Schäden durch abgestellte Fahrzeuge – zahlt hier die Privathaftpflicht?

Eine nicht ordnungsgemäß angezogene Handbremse und schon ist das Malheur passiert. Das Fahrzeug rollt auf ein anderes Fahrzeug auf und dellt die Stoßstange ein. Ein klarer Fall für die Kfz-Versicherung. Was ist aber, wenn nicht der Halter des Fahrzeuges, sondern ein fremder Fahrer den Schaden verursacht? Muss dann nicht die Haftpflichtversicherung des Fahrers dafür aufkommen? Das Oberlandesgericht Bremen entschied auch in diesem Fall zugunsten der Privathaftpflicht und damit gegen den Halter des Fahrzeuges. Da der Parkvorgang zum Betrieb des Fahrzeuges gehört und damit auch alle Sicherungsmaßnahmen verbunden sind, muss die Fahrzeugversicherung dafür aufkommen. Doppelt ärgerlich ist natürlich dabei, dass der Halter des Fahrzeuges in eine höhere Schadensfreiheitsklasse rutscht.

Radio hören im Auto – Zündschlüssel betätigt

Üblicherweise wird mit dem Drehen des Zündschlüssels ein Fahrzeug in Betrieb genommen. Wer versehentlich die Kupplung nicht durchtritt, riskiert einen Hoppler mit dem Fahrzeug und im ungünstigsten Fall einen Aufprall auf ein davor parkendes Fahrzeug. Anders sieht es jedoch aus, wenn durch das Betätigen des Zündschlüssels nur das Autoradio in Betrieb genommen werden soll. In diesem Fall kann tatsächlich die Privathaftpflicht für die Schadensregulierung herangezogen werden, so ein Urteil des Oberlandesgerichtes Celle. In dem verhandelten Fall war der Fahrer kurz in eine Bäckerei gegangen, um Brötchen zu holen. Der Beifahrer drehte den Zündschlüssel um Radio zu hören. Dabei drehte er eine Raste zu weit, das Fahrzeug sprang an und prallte auf ein anderes Fahrzeug. In diesem Fall musste die Privathaftpflicht des Beifahrers für den Schaden aufkommen.

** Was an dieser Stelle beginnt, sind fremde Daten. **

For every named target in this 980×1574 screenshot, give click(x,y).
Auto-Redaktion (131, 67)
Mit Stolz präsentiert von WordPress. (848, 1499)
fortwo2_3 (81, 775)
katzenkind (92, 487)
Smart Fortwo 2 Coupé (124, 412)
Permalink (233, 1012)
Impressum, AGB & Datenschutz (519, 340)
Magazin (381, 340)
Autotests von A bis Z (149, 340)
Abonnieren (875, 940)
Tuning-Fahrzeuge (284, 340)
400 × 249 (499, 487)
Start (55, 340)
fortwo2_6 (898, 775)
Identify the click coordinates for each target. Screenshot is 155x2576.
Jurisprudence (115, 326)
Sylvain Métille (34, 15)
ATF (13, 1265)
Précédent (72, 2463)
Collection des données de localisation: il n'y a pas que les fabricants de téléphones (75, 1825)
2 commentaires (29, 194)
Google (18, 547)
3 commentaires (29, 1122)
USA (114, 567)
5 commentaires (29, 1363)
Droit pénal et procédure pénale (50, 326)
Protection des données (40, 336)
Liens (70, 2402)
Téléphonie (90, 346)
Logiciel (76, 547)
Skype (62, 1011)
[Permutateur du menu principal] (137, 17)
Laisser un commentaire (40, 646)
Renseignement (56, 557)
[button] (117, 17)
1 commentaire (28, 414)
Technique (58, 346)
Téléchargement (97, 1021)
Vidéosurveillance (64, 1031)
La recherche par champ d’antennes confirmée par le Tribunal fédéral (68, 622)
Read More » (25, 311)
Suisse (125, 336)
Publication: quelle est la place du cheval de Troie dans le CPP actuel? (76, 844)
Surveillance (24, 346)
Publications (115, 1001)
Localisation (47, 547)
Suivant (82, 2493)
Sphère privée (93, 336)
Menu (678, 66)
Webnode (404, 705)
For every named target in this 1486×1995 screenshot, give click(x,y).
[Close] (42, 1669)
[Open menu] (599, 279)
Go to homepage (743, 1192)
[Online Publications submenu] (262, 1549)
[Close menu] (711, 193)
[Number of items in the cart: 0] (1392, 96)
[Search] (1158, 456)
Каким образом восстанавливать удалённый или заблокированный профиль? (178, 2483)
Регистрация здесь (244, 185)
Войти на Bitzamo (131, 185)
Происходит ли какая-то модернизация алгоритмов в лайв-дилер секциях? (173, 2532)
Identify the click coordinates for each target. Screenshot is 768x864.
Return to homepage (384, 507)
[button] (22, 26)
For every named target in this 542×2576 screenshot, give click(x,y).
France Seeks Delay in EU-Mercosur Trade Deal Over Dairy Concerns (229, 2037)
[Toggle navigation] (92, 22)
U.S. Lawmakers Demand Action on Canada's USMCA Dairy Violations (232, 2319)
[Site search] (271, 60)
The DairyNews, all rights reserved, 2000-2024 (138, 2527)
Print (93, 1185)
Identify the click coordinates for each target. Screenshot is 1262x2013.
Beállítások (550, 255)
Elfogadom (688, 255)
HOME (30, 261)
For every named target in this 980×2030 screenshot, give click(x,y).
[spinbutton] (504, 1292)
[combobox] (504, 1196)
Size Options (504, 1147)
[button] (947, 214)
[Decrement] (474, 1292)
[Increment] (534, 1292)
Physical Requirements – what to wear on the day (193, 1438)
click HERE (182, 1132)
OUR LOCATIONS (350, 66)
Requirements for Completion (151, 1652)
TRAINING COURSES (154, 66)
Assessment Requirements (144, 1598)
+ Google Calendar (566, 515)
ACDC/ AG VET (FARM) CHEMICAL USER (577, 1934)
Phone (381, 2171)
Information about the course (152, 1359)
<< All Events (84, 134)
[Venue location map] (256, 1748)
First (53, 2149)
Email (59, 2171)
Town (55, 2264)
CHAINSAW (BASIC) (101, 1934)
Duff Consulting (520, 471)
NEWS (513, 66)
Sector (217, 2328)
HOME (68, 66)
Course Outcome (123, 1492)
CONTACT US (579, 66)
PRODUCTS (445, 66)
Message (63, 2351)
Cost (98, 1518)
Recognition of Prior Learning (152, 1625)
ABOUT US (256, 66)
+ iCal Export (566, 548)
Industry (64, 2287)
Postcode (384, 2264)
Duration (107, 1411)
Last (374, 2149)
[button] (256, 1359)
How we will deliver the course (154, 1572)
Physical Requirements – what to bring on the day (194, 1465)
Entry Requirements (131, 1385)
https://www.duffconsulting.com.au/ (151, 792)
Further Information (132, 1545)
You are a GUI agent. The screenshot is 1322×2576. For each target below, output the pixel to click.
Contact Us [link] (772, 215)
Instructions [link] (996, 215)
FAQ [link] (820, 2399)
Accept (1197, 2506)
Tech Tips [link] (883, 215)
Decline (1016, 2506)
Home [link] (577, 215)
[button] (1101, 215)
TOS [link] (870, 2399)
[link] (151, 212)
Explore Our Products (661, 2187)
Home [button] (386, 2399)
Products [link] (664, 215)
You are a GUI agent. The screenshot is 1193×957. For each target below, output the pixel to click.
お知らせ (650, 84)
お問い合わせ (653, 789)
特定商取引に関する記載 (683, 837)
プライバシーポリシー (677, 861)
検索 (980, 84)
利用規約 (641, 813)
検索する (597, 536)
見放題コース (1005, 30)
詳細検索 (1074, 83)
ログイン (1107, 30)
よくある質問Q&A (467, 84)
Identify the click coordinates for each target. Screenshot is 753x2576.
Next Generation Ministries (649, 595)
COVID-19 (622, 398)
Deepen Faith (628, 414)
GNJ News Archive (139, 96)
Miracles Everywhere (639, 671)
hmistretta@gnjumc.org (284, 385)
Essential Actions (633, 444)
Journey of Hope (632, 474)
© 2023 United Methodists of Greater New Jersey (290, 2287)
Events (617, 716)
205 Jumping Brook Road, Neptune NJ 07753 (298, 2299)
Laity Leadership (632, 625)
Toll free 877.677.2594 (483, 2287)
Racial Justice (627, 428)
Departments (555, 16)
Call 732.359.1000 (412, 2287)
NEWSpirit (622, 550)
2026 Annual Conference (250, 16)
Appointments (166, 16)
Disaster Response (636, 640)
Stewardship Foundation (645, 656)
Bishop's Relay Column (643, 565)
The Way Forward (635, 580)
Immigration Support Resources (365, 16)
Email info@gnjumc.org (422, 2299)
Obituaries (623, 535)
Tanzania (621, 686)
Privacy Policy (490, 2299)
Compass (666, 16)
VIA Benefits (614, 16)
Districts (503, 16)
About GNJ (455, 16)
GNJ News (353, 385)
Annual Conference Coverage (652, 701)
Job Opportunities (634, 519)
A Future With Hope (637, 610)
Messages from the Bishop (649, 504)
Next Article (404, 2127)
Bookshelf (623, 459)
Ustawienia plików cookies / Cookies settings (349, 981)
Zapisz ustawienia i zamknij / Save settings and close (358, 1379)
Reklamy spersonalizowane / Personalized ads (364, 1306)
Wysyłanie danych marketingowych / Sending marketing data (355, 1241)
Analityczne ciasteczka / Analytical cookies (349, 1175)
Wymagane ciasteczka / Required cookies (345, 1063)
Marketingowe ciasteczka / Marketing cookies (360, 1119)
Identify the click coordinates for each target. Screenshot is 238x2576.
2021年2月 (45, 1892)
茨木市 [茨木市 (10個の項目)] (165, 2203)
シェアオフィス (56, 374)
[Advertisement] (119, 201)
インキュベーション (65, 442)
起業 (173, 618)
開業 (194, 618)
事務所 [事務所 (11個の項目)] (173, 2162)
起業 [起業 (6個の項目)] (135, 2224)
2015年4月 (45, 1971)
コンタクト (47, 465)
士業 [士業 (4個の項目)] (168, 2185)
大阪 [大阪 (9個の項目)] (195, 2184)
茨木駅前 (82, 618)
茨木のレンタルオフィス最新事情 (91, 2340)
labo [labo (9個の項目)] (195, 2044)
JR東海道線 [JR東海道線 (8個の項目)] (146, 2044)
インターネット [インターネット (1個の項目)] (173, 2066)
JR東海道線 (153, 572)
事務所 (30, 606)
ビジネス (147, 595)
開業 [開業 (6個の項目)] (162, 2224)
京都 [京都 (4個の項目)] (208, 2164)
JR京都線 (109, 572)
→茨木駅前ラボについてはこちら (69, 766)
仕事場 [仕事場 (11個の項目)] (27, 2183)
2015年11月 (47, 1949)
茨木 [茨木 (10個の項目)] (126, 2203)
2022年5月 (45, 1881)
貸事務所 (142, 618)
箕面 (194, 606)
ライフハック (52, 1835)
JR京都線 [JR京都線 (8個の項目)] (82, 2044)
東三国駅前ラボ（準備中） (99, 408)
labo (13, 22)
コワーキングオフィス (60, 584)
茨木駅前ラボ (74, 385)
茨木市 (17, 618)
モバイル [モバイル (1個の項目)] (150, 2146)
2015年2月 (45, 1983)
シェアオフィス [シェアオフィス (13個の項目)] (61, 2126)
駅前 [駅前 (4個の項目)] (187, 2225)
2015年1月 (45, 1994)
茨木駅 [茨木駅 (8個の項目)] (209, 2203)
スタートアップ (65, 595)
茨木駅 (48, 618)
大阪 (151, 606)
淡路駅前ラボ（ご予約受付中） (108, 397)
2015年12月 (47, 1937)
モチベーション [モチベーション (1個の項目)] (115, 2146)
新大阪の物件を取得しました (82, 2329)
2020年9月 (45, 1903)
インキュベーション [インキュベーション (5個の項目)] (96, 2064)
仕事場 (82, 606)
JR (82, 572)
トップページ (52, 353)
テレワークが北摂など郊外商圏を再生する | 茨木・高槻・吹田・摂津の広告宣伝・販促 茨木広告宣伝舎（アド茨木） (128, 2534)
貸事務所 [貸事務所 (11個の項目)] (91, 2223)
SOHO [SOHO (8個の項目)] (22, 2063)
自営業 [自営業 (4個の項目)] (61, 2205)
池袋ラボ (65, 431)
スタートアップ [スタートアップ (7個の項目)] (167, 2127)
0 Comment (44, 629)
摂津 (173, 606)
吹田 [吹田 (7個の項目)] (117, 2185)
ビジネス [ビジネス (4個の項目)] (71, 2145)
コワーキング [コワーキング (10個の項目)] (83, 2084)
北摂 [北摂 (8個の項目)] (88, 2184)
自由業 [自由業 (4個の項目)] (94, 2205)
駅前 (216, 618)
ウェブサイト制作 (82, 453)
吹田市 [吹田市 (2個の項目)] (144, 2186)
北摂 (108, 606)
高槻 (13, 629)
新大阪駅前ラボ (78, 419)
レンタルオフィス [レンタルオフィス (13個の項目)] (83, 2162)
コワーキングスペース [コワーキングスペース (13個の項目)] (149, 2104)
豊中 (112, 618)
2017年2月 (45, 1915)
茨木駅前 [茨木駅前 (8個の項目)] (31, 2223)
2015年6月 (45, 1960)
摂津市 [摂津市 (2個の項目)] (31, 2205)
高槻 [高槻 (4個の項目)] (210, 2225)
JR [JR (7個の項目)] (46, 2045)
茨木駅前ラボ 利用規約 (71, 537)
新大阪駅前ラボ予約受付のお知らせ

Wenn das Tanken richtig teuer wird

Wer sich von einem Bekannten ein Fahrzeug ausleiht, sollte sich tunlichst damit vertraut machen, welcher Kraftstoff benötigt wird. Gerade in der heutigen Zeit, wo es nicht nur Super- und Dieselkraftstoff, sondern auch noch E10-Kraftstoff gibt, sind Tankschäden durch Unkenntnis vorprogrammiert. Der Motor kann dadurch Schaden nehmen. Ärgerlich für den Besitzer des Fahrzeuges, wenn auf einmal durch ein solches fahrlässiges Verhalten eine aufwendige Reparatur notwendig wird. Ärgerlich auch für denjenigen, der falsch getankt hat. Die Privathaftpflichtversicherung wird diesen Schaden nicht übernehmen. Das Tanken gehört zur Betriebsgefahr eines Fahrzeuges. Selbst wenn dabei der Motor abgestellt ist, findet dadurch keine Unterbrechung des Fahrzeugbetriebes statt. Der Tankvorgang gehört damit zum Betrieb eines Kraftfahrzeuges, so das Landgericht Duisburg.